*Exercise brief*. From the first line to the last, restate the data exactly, leaving out the images.

(Saved entries)
▼

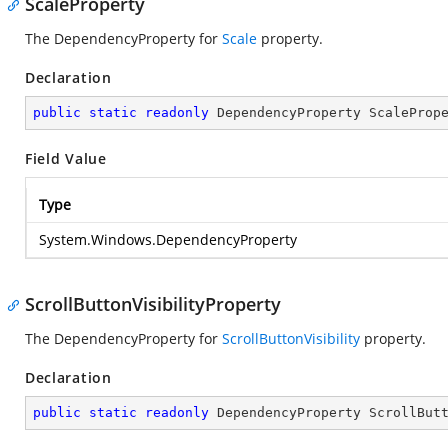
ScaleProperty
The DependencyProperty for
Scale
property.
Declaration
public
static
readonly
 DependencyProperty ScaleProp
Field Value
Type
System.Windows.DependencyProperty
ScrollButtonVisibilityProperty
The DependencyProperty for
ScrollButtonVisibility
property.
Declaration
public
static
readonly
 DependencyProperty ScrollBut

▲

*Solution below*.
ScaleProperty
The DependencyProperty for
Scale
property.
Declaration
public
static
readonly
 DependencyProperty ScaleProp
Field Value
Type
System.Windows.DependencyProperty
ScrollButtonVisibilityProperty
The DependencyProperty for
ScrollButtonVisibility
property.
Declaration
public
static
readonly
 DependencyProperty ScrollBut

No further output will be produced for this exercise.